## PROBLEM TO WORK ON
The answer must consist solely of the lines from the opening line of the entries through the line with "mengirimkan sms ke no center.", transcribed exactly and without any pictures.

## RECORDED DATA
↓
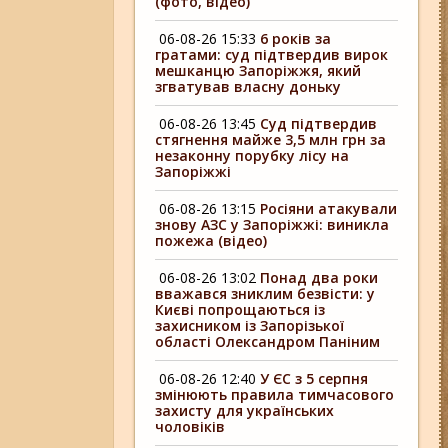
(фото, відео)
06-08-26 15:33
6 років за
гратами: суд підтвердив вирок
мешканцю Запоріжжя, який
згватував власну доньку
06-08-26 13:45
Суд підтвердив
стягнення майже 3,5 млн грн за
незаконну порубку лісу на
Запоріжжі
06-08-26 13:15
Росіяни атакували
знову АЗС у Запоріжжі: виникла
пожежа (відео)
06-08-26 13:02
Понад два роки
вважався зниклим безвісти: у
Києві попрощаються із
захисником із Запорізької
області Олександром Паніним
06-08-26 12:40
У ЄС з 5 серпня
змінюють правила тимчасового
захисту для українських
чоловіків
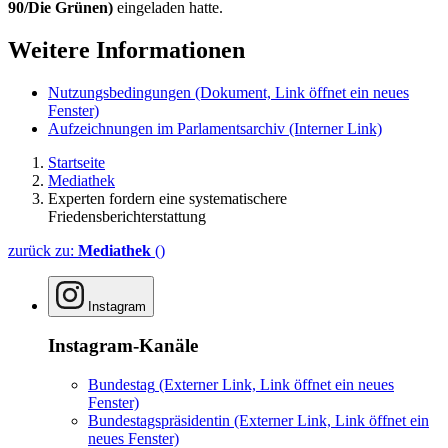
90/Die Grünen)
eingeladen hatte.
Weitere Informationen
Nutzungsbedingungen
(Dokument, Link öffnet ein neues
Fenster)
Aufzeichnungen im Parlamentsarchiv
(Interner Link)
Startseite
Mediathek
Experten fordern eine systematischere
Friedensberichterstattung
zurück zu:
Mediathek
()
Instagram
Instagram-Kanäle
Bundestag
(Externer Link, Link öffnet ein neues
Fenster)
Bundestagspräsidentin
(Externer Link, Link öffnet ein
neues Fenster)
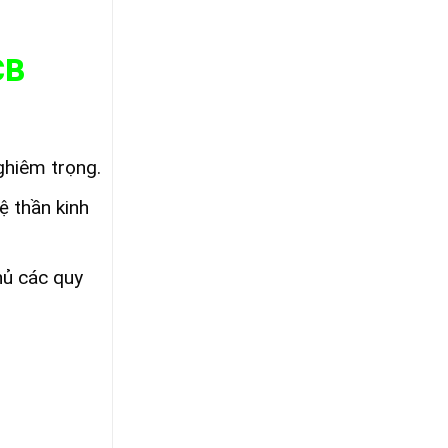
CB
ghiêm trọng.
ệ thần kinh
hủ các quy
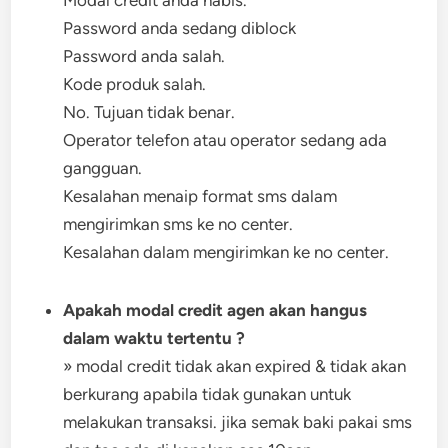
Modal credit anda habis.
Password anda sedang diblock
Password anda salah.
Kode produk salah.
No. Tujuan tidak benar.
Operator telefon atau operator sedang ada
gangguan.
Kesalahan menaip format sms dalam
mengirimkan sms ke no center.
Kesalahan dalam mengirimkan ke no center.
Apakah modal credit agen akan hangus
dalam waktu tertentu ?
» modal credit tidak akan expired & tidak akan
berkurang apabila tidak gunakan untuk
melakukan transaksi. jika semak baki pakai sms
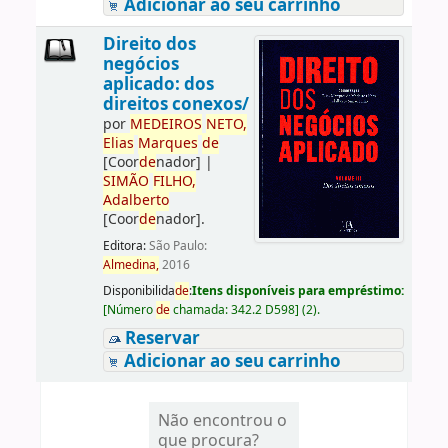
Adicionar ao seu carrinho
Direito dos
negócios
aplicado: dos
direitos conexos/
por
ME
DE
IROS
NETO,
Elias
Marques
de
[Coor
de
nador]
|
SIMÃO
FILHO,
Adalberto
[Coor
de
nador]
.
Editora:
São Paulo:
Almedina,
2016
Disponibilida
de
:
Itens disponíveis para empréstimo:
[
Número
de
chamada:
342.2 D598
]
(2).
Reservar
Adicionar ao seu carrinho
Não encontrou o
que procura?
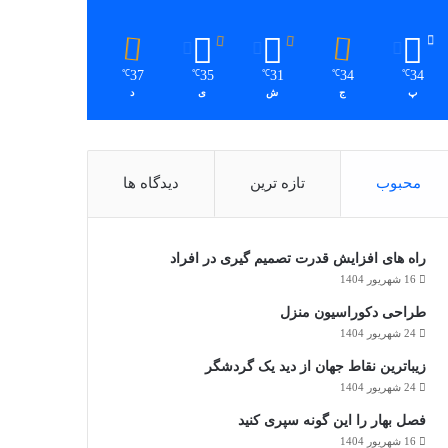
37
35
31
34
34
℃
℃
℃
℃
℃
پ
ج
ش
ی
د
محبوب
تازه ترین
دیدگاه ها
راه های افزایش قدرت تصمیم گیری در افراد
16 شهریور 1404
طراحی دکوراسیون منزل
24 شهریور 1404
زیباترین نقاط جهان از دید یک گردشگر
24 شهریور 1404
فصل بهار را این گونه سپری کنید
16 شهریور 1404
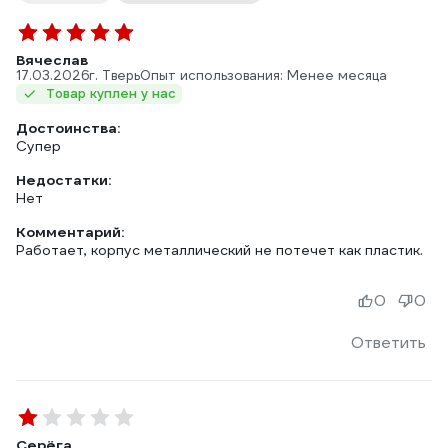
Вячеслав
17.03.2026
г. Тверь
Опыт использования: Менее месяца
Товар куплен у нас
Достоинства:
Супер
Недостатки:
Нет
Комментарий:
Работает, корпус металлический не потечет как пластик.
0
0
Ответить
Серёга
↑
## TASK OUTPUT
(фото, відео)
06-08-26 15:33
6 років за
гратами: суд підтвердив вирок
мешканцю Запоріжжя, який
згватував власну доньку
06-08-26 13:45
Суд підтвердив
стягнення майже 3,5 млн грн за
незаконну порубку лісу на
Запоріжжі
06-08-26 13:15
Росіяни атакували
знову АЗС у Запоріжжі: виникла
пожежа (відео)
06-08-26 13:02
Понад два роки
вважався зниклим безвісти: у
Києві попрощаються із
захисником із Запорізької
області Олександром Паніним
06-08-26 12:40
У ЄС з 5 серпня
змінюють правила тимчасового
захисту для українських
чоловіків
90/Die Grünen)
eingeladen hatte.
Weitere Informationen
Nutzungsbedingungen
(Dokument, Link öffnet ein neues
Fenster)
Aufzeichnungen im Parlamentsarchiv
(Interner Link)
Startseite
Mediathek
Experten fordern eine systematischere
Friedensberichterstattung
zurück zu:
Mediathek
()
Instagram
Instagram-Kanäle
Bundestag
(Externer Link, Link öffnet ein neues
Fenster)
Bundestagspräsidentin
(Externer Link, Link öffnet ein
neues Fenster)
CB
ghiêm trọng.
ệ thần kinh
hủ các quy
Modal credit anda habis.
Password anda sedang diblock
Password anda salah.
Kode produk salah.
No. Tujuan tidak benar.
Operator telefon atau operator sedang ada
gangguan.
Kesalahan menaip format sms dalam
mengirimkan sms ke no center.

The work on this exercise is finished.